14.09.2011 Verfahrensrecht

VwGH: Wiedereinsetzung - zwar darf ein Rechtsanwalt die Vornahme bestimmter Arbeitsgänge innerhalb seiner Kanzlei, wie etwa das Kuvertieren oder die Postaufgabe seinen Kanzleiangestellten überlassen, und ein Versehen eines Kanzleiangestellten eines bevollmächtigten Rechtsanwaltes stellt dann ein Ereignis iSd § 46 Abs 1 VwGG dar, wenn der Anwalt der ihm zumutbaren und nach der Sachlage gebotenen Überwachungspflicht jenen Bediensteten gegenüber nachgekommen ist

Davon zu unterscheiden ist jedoch die Überprüfung der Richtigkeit und Vollständigkeit eines vom Rechtsanwalt einzubringenden Schriftsatzes; diesbezüglich kann der Rechtsanwalt nicht aus seiner Verantwortung entlassen werden, und zwar auch dann nicht, wenn er sich bei der Vorbereitung des Schriftstückes (besonders) verlässlicher Kanzleikräfte bedient


Schlagworte: Wiedereinsetzung, Verschulden von Kanzleikräften, Schriftsatz, Überprüfung der Richtigkeit und Vollständigkeit
Gesetze:

§ 46 Abs 1 VwGG, § 71 AVG

GZ 2008/02/0172, 29.04.2011

 

VwGH: Nach stRsp des VwGH trifft das Verschulden des Parteienvertreters die von diesem vertretene Partei.

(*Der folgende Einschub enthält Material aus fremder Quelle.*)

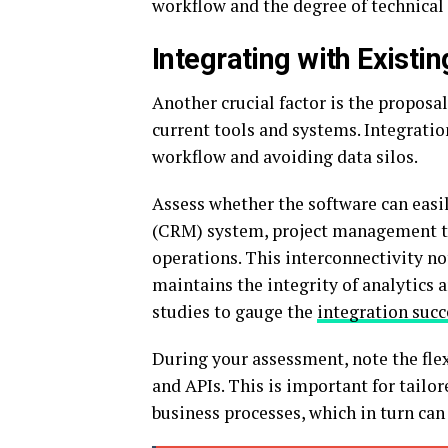
workflow and the degree of technical
Integrating with Existi
Another crucial factor is the proposa
current tools and systems. Integratio
workflow and avoiding data silos.
Assess whether the software can eas
(CRM) system, project management too
operations. This interconnectivity no
maintains the integrity of analytics 
studies to gauge the
integration succ
During your assessment, note the flex
and APIs. This is important for tailo
business processes, which in turn can 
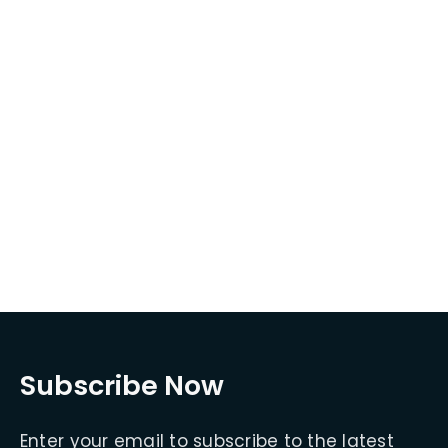
Subscribe Now
Enter your email to subscribe to the latest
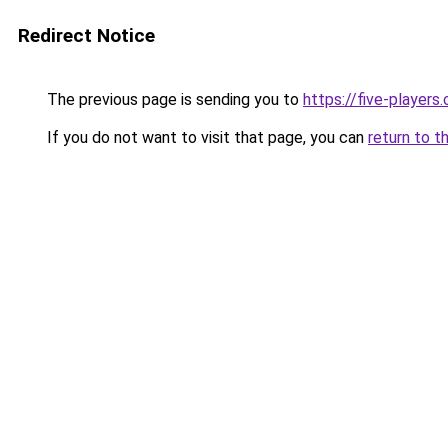
Redirect Notice
The previous page is sending you to
https://five-players
If you do not want to visit that page, you can
return to t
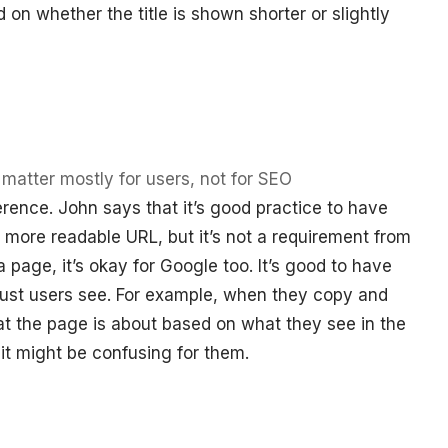
 on whether the title is shown shorter or slightly
atter mostly for users, not for SEO
rence. John says that it’s good practice to have
a more readable URL, but it’s not a requirement from
 a page, it’s okay for Google too. It’s good to have
 just users see. For example, when they copy and
t the page is about based on what they see in the
it might be confusing for them.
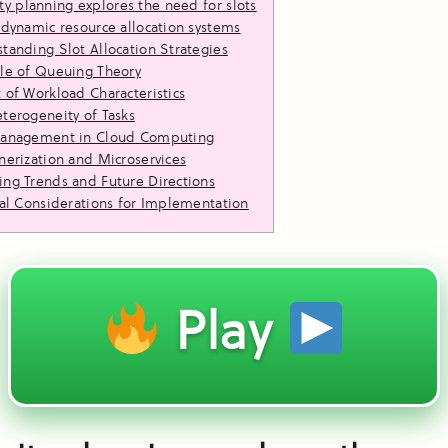
ty planning explores the need for slots
 dynamic resource allocation systems
tanding Slot Allocation Strategies
le of Queuing Theory
 of Workload Characteristics
terogeneity of Tasks
Management in Cloud Computing
nerization and Microservices
ng Trends and Future Directions
cal Considerations for Implementation
Play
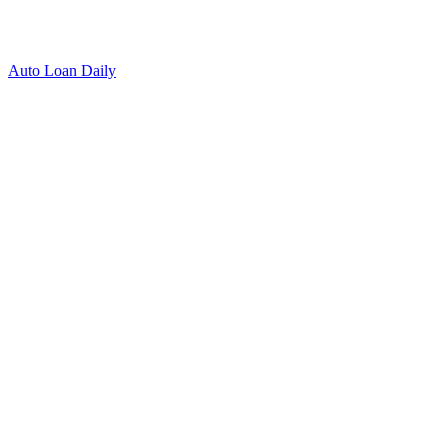
Auto Loan Daily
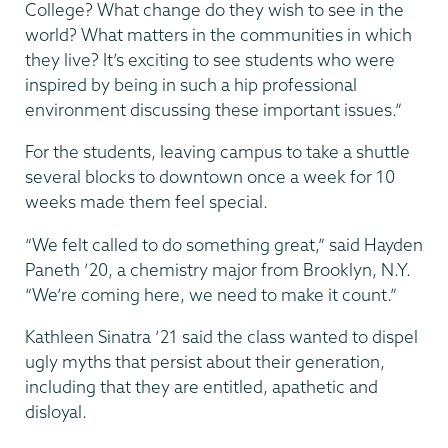
College? What change do they wish to see in the
world? What matters in the communities in which
they live? It’s exciting to see students who were
inspired by being in such a hip professional
environment discussing these important issues.”
For the students, leaving campus to take a shuttle
several blocks to downtown once a week for 10
weeks made them feel special.
“We felt called to do something great,” said Hayden
Paneth ’20, a chemistry major from Brooklyn, N.Y.
“We’re coming here, we need to make it count.”
Kathleen Sinatra ’21 said the class wanted to dispel
ugly myths that persist about their generation,
including that they are entitled, apathetic and
disloyal.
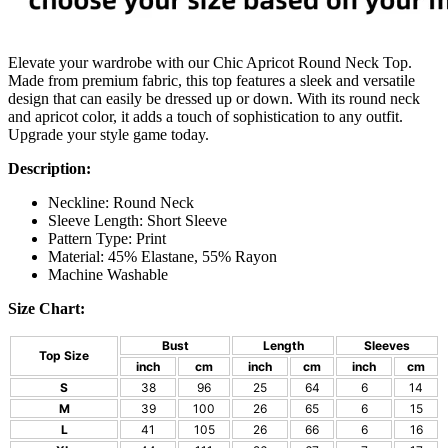
Elevate your wardrobe with our Chic Apricot Round Neck Top.
Made from premium fabric, this top features a sleek and versatile
design that can easily be dressed up or down. With its round neck
and apricot color, it adds a touch of sophistication to any outfit.
Upgrade your style game today.
Description:
Neckline: Round Neck
Sleeve Length: Short Sleeve
Pattern Type: Print
Material: 45% Elastane, 55% Rayon
Machine Washable
Size Chart:
Bust
Length
Sleeves
Top Size
inch
cm
inch
cm
inch
cm
S
38
96
25
64
6
14
M
39
100
26
65
6
15
L
41
105
26
66
6
16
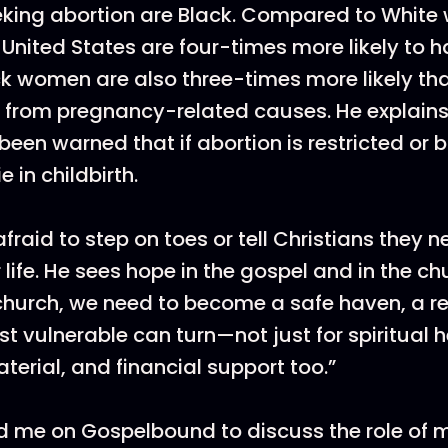
king abortion are Black. Compared to White
United States are four-times more likely to 
ck women are also three-times more likely th
 from pregnancy-related causes. He explains
en warned that if abortion is restricted or
e in childbirth.
fraid to step on toes or tell Christians they 
or life. He sees hope in the gospel and in the ch
 church, we need to become a safe haven, a r
 vulnerable can turn—not just for spiritual he
terial, and financial support too.”
 me on Gospelbound to discuss the role of m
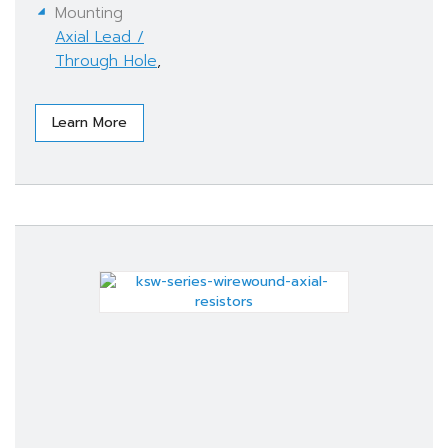
Mounting
Axial Lead /
Through Hole
,
Learn More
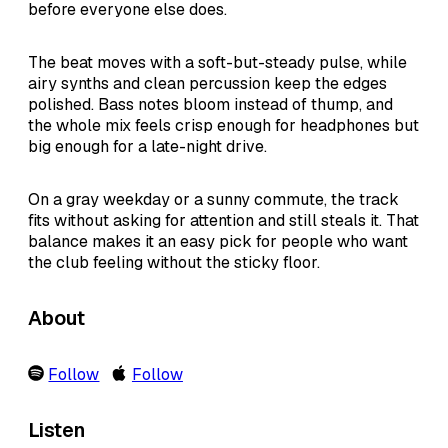
before everyone else does.
The beat moves with a soft-but-steady pulse, while
airy synths and clean percussion keep the edges
polished. Bass notes bloom instead of thump, and
the whole mix feels crisp enough for headphones but
big enough for a late-night drive.
On a gray weekday or a sunny commute, the track
fits without asking for attention and still steals it. That
balance makes it an easy pick for people who want
the club feeling without the sticky floor.
About
Follow
Follow
Listen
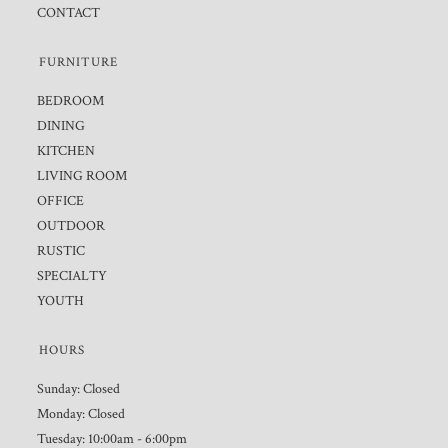
CONTACT
FURNITURE
BEDROOM
DINING
KITCHEN
LIVING ROOM
OFFICE
OUTDOOR
RUSTIC
SPECIALTY
YOUTH
HOURS
Sunday: Closed
Monday: Closed
Tuesday: 10:00am - 6:00pm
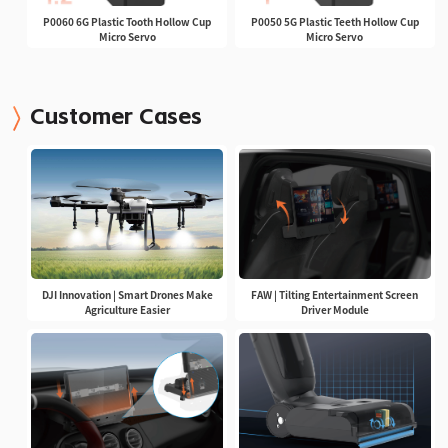
P0060 6G Plastic Tooth Hollow Cup
P0050 5G Plastic Teeth Hollow Cup
Micro Servo
Micro Servo
Customer Cases
DJI Innovation | Smart Drones Make
FAW | Tilting Entertainment Screen
Agriculture Easier
Driver Module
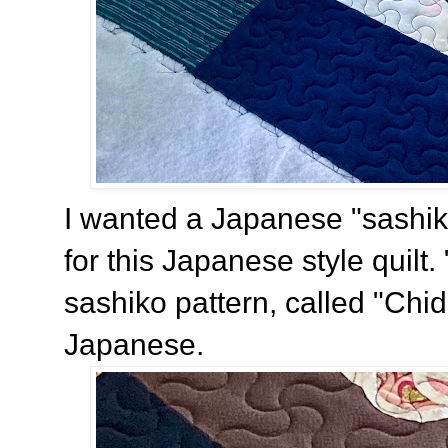
I wanted a Japanese "sashiko
for this Japanese style quilt. 
sashiko pattern, called "Chid
Japanese.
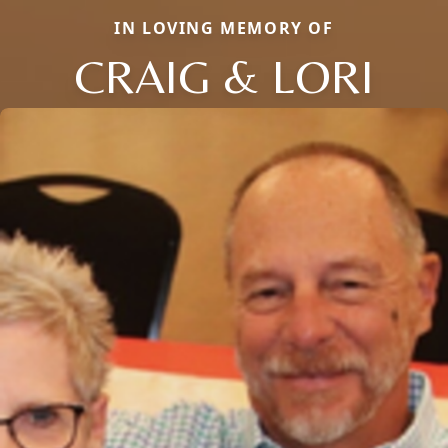
IN LOVING MEMORY OF
CRAIG & LORI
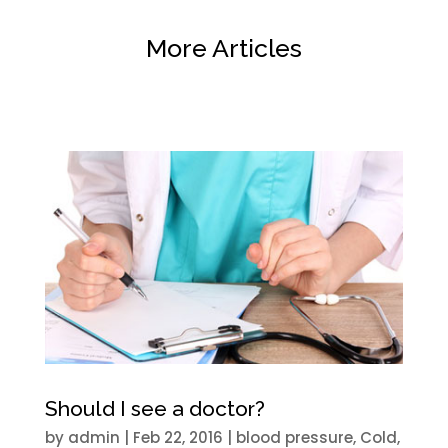
More Articles
Should I see a doctor?
by
admin
|
Feb 22, 2016
|
blood pressure
,
Cold
,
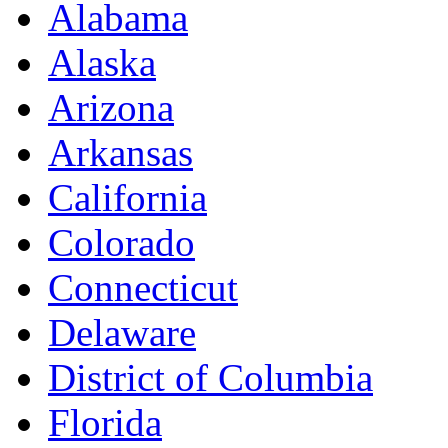
Alabama
Alaska
Arizona
Arkansas
California
Colorado
Connecticut
Delaware
District of Columbia
Florida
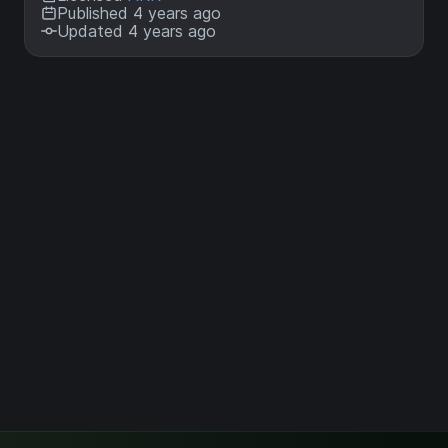
Published 4 years ago
Updated 4 years ago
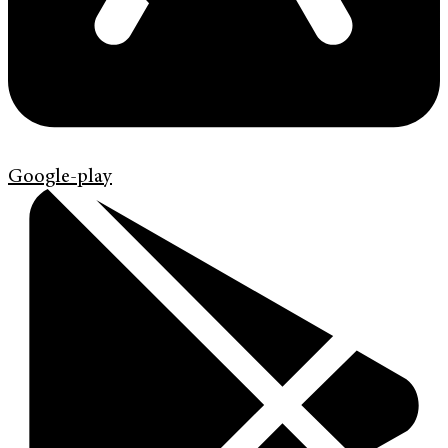
Google-play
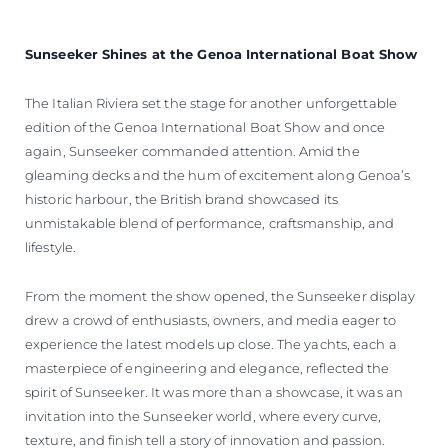
Sunseeker Shines at the Genoa International Boat Show
The Italian Riviera set the stage for another unforgettable
edition of the Genoa International Boat Show and once
again, Sunseeker commanded attention. Amid the
gleaming decks and the hum of excitement along Genoa’s
historic harbour, the British brand showcased its
unmistakable blend of performance, craftsmanship, and
lifestyle.
From the moment the show opened, the Sunseeker display
drew a crowd of enthusiasts, owners, and media eager to
experience the latest models up close. The yachts, each a
masterpiece of engineering and elegance, reflected the
spirit of Sunseeker. It was more than a showcase, it was an
invitation into the Sunseeker world, where every curve,
texture, and finish tell a story of innovation and passion.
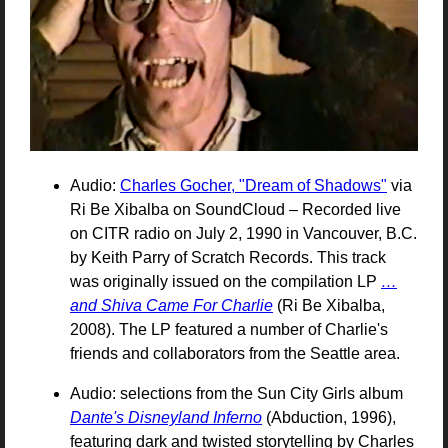
Audio:
Charles Gocher, "Dream of Shadows"
via
Ri Be Xibalba on SoundCloud – Recorded live
on
CITR
radio on July 2, 1990 in Vancouver, B.C.
by Keith Parry of Scratch Records. This track
was originally issued on the compilation
LP
…
and Shiva Came For Charlie
(Ri Be Xibalba,
2008). The
LP
featured a number of Charlie's
friends and collaborators from the Seattle area.
Audio: selections from the Sun City Girls album
Dante's Disneyland Inferno
(Abduction, 1996),
featuring dark and twisted storytelling by Charles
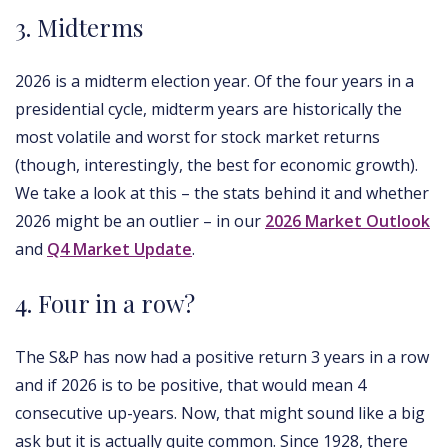
3. Midterms
2026 is a midterm election year. Of the four years in a
presidential cycle, midterm years are historically the
most volatile and worst for stock market returns
(though, interestingly, the best for economic growth).
We take a look at this – the stats behind it and whether
2026 might be an outlier – in our
2026 Market Outlook
and
Q4 Market Update
.
4. Four in a row?
The S&P has now had a positive return 3 years in a row
and if 2026 is to be positive, that would mean 4
consecutive up-years. Now, that might sound like a big
ask but it is actually quite common. Since 1928, there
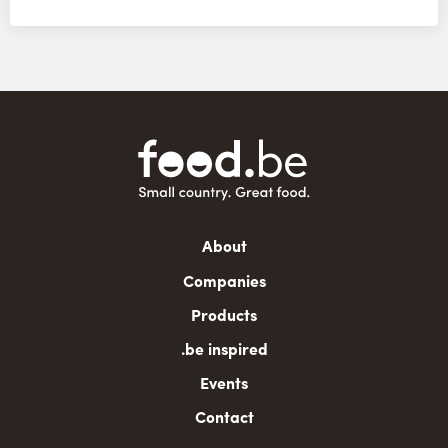
Main
About
navigation
Companies
Products
.be inspired
Events
Contact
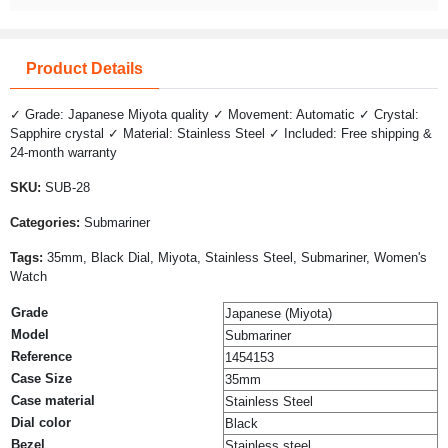
Product Details
✓ Grade: Japanese Miyota quality ✓ Movement: Automatic ✓ Crystal:
Sapphire crystal ✓ Material: Stainless Steel ✓ Included: Free shipping &
24-month warranty
SKU:
SUB-28
Categories:
Submariner
Tags:
35mm, Black Dial, Miyota, Stainless Steel, Submariner, Women's
Watch
Grade
Japanese (Miyota)
Model
Submariner
Reference
1454153
Case Size
35mm
Case material
Stainless Steel
Dial color
Black
Bezel
Stainless steel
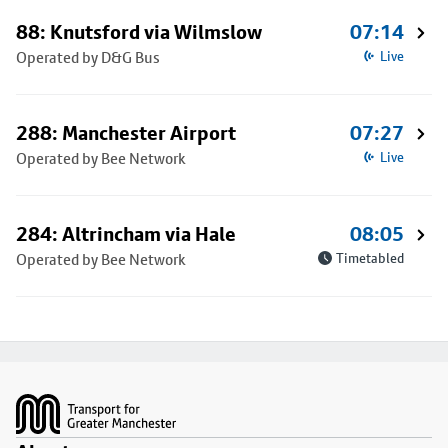
88: Knutsford via Wilmslow
07:14
Operated by D&G Bus
Live
288: Manchester Airport
07:27
Operated by Bee Network
Live
284: Altrincham via Hale
08:05
Operated by Bee Network
Timetabled
Footer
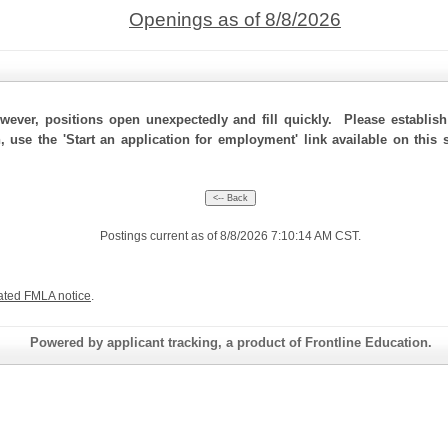
Openings as of 8/8/2026
ever, positions open unexpectedly and fill quickly. Please establis
, use the 'Start an application for employment' link available on this
Postings current as of 8/8/2026 7:10:14 AM CST.
ated FMLA notice
.
Powered by applicant tracking, a product of Frontline Education.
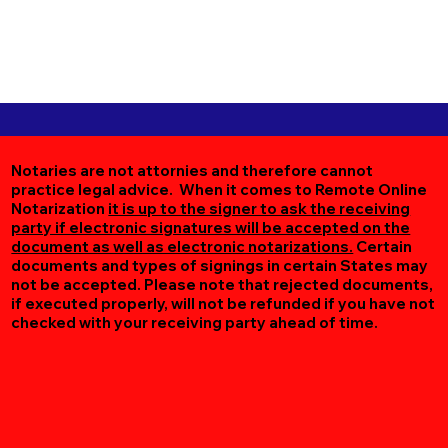
Notaries are not attornies and therefore cannot
practice legal advice. When it comes to Remote Online
Notarization
it is up to the signer to ask the receiving
party if electronic signatures will be accepted on the
document as well as electronic notarizations.
Certain
documents and types of signings in certain States may
not be accepted. Please note that rejected documents,
if executed properly, will not be refunded if you have not
checked with your receiving party ahead of time.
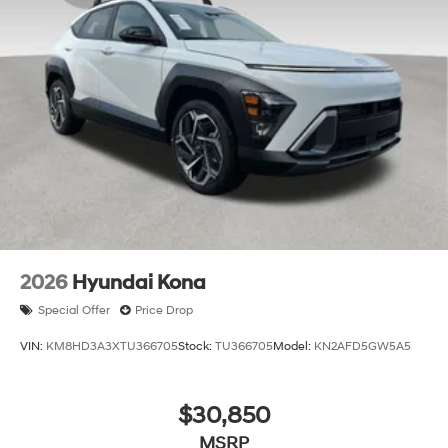
2026
Hyundai Kona
Special Offer
Price Drop
VIN:
KM8HD3A3XTU366705
Stock:
TU366705
Model:
KN2AFD5GW5A5
$30,850
MSRP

Dabei stellt ein dem Vertreter widerfahrenes Ereignis einen Wiedereinsetzungsgrund für die Partei nur dann dar, wenn dieses Ereignis für den Vertreter selbst unvorhergesehen oder unabwendbar war und dem Vertreter höchstens ein minderer Grad des Versehens vorzuwerfen ist. Ein Verschulden, das über den minderen Grad des Versehens hinausgeht, schließt die Wiedereinsetzung in den vorigen Stand aus. Der Begriff des minderen Grades des Versehens ist als leichte Fahrlässigkeit iSd § 1332 ABGB zu verstehen. Der Wiedereinsetzungswerber bzw sein Vertreter darf also nicht auffallend sorglos gehandelt, somit die im Verkehr mit Gerichten und für die Einhaltung von Terminen und Fristen erforderliche und ihm nach seinen persönlichen Fähigkeiten zumutbare Sorgfalt in dieser Weise außer Acht gelassen haben.

 

Der Antragsteller zeigt nicht auf, dass seinem Vertreter nur ein den minderen Grad des Versehens nicht übersteigendes Verschulden vorzuwerfen sei. Zwar darf ein Rechtsanwalt die Vornahme bestimmter Arbeitsgänge innerhalb seiner Kanzlei, wie etwa das Kuvertieren oder die Postaufgabe seinen Kanzleiangestellten überlassen, und ein Versehen eines Kanzleiangestellten eines bevollmächtigten Rechtsanwaltes stellt dann ein Ereignis iSd § 46 Abs 1 VwGG dar, wenn der Anwalt der ihm zumutbaren und nach der Sachlage gebotenen Überwachungspflicht jenen Bediensteten gegenüber nachgekommen ist. Davon zu unterscheiden ist jedoch die Überprüfung der Richtigkeit und Vollständigkeit eines vom Rechtsanwalt - wie hier zur Erfüllung eines Mängelbehebungsauftrages - einzubringenden Schriftsatzes. Diesbezüglich kann der Rechtsanwalt nicht aus seiner Verantwortung entlassen werden, und zwar auch dann nicht, wenn er sich bei der Vorbereitung des Schriftstückes (besonders) verlässlicher Kanzleikräfte bedient. Da sich die von der Kanzleileiterin vorzunehmende Tätigkeit nicht bloß auf den rein technischen Vorgang beim Abfertigen von Schriftstücken beschränkte (es war vielmehr die Komplettierung des bereits vorab unterfertigten Schriftsatzes nach einer "Checkliste" durch Anschluss weiterer beizubringender Beilagen vorzunehmen), hätte sie auch einer verlässlichen Kanzleikraft nicht ohne nähere Beaufsichtigung überlassen werden dürfen. Die anwaltliche Sorgfaltspflicht umfasst in einem solchen Fall auch die geeignete Überwachung des Fertigmachens der Postsendung zur Abgabe und die Überprüfung der Vollständigkeit der an den VwGH in Befolgung des Verbesserungsauftrages zu übermittelnden Aktenstücke, sodass dem Rechtsvertreter des Antragstellers im vorliegenden Fall ein über einen minderen Grad des Versehens hinausgehendes Verschulden anzulasten ist.